In 1998, Rick Reilly wrote that Carolina Panthers quarterback Kerry Collins had "all the 'nads of a jelly Danish" for asking to be taken out of the team's starting lineup. "Maybe I'm just getting old, but I remember when your average NFL player would come to the sideline, spit out three bicuspids, Scotch-tape his humerus together and get back out there,"Reilly opined in Sports Illustrated. On Nov. 19 of this year, Reilly praised Collins in ESPN the Magazine, explaining that the QB "never makes excuses" for his failings. By contrast, he asks us to consider Dieter Baumann, a German runner who nine years ago explained away the results of a drug test by saying his "toothpaste was spiked."
It's not particularly significant that Rick Reilly did a 180 on Kerry Collins, who has improbably led the Tennessee Titans to an 11-1 record this year. Every columnist should be entitled to change his opinion, and Reilly—the 11-time National Sportswriter of the Year, longtime resident of SI's back page, and recent ESPN hire—is more entitled than most. What is worth noting, however, is the remarkable persistence of Reilly's favorite linguistic maneuver: the dental one-liner.
Bicuspids and toothpaste are just the beginning of Reilly's oral fixation. Dental floss is a particular passion. In a July 2005 SI column, he said that riding in Lance Armstrong's team car at the Tour de France was "about as boring as flossing a shark." I'd "sooner floss crocodiles" than go skydiving, he wrote in 2003. Three months before that, he broke off a punch line—"Clyde Barrow used to floss"—that had something to do with Utah basketball coach Rick Majerus. Tiger Woods' victory in the 2002 Masters had, in Reilly's estimation, "all the suspense of a good floss." In 2001, after complaining at length about baseball commissioner Bud Selig, he added: "On the plus side, he flosses regularly." In 2000, he said that a hammerhead is the "kind of shark that flosses triathletes from between its teeth." A year earlier: Wayne Gretzky "would rather spend a year flossing rhinos" than undertake a long farewell tour.
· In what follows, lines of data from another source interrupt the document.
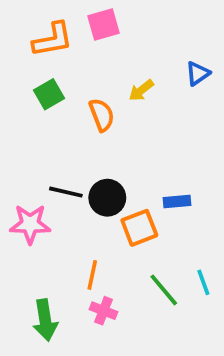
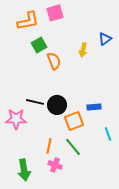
yellow arrow: (141, 90) -> (83, 50), moved, turned -40
green square: (49, 94) -> (39, 45), moved
cyan line: (203, 282) -> (108, 134), moved
green line: (164, 290) -> (73, 147), moved

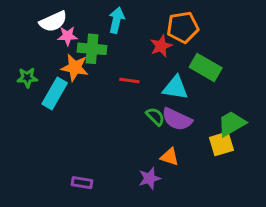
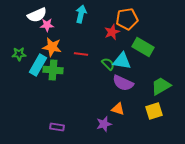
green cross: (92, 49) -> (53, 70), moved
red line: (129, 80) -> (81, 54), moved
green semicircle: (155, 116) -> (108, 64), moved
yellow square: (221, 144) -> (154, 111), moved

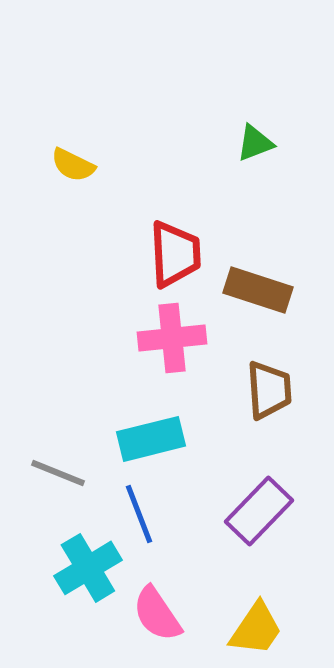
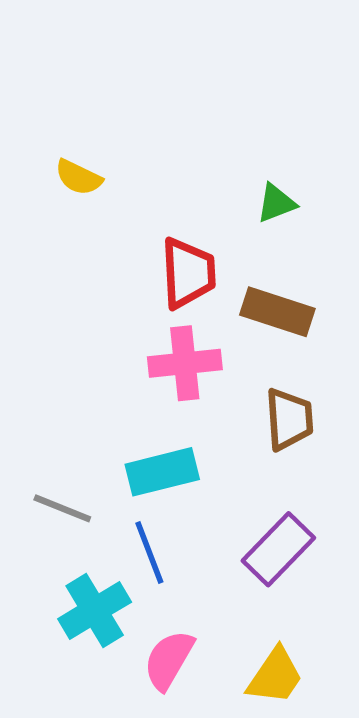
green triangle: (255, 143) -> (276, 203), moved
pink semicircle: (157, 614) -> (169, 660), turned 64

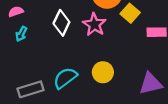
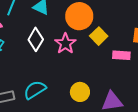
yellow circle: (103, 72) -> (80, 92), moved

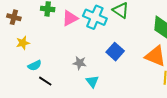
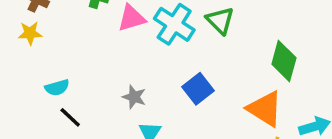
yellow star: (23, 43) -> (30, 33), moved

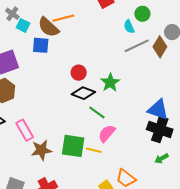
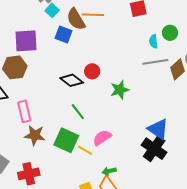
black diamond: (83, 93) -> (72, 80), moved
green line: (97, 113) -> (78, 112), moved
green arrow: (162, 159) -> (109, 171), moved

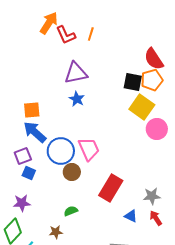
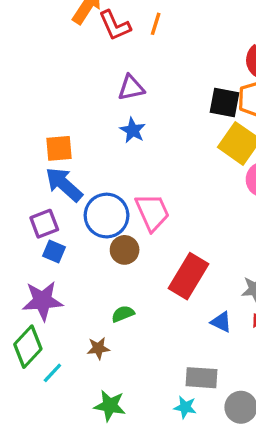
purple triangle: (76, 73) -> (131, 88), size x0.7
purple star: (22, 203) -> (43, 301), size x1.4

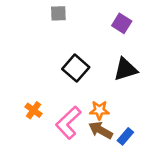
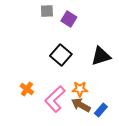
purple square: (122, 23) -> (69, 19), moved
Upon turning 40 in 1998, Reilly imagined his perfect day: Play strip poker with Heidi Klum, watch Pat Riley go bald, "[f]orget to floss." That January, he observed that downhill "[s]kiing isn't like flossing sharks." In 1992, Reilly conjured the perfect endorsement opportunity for large-toothed Broncos QB John Elway: Johnson & Johnson dental floss. And in 1990, he noted that a golf contraption called the Swing Ring was "as much fun as flossing." (In the interest of brevity, I'll omit the floss joke that Reilly cracked recently on ESPN.com, as well as the two floss quips in his golf novel Missing Links.)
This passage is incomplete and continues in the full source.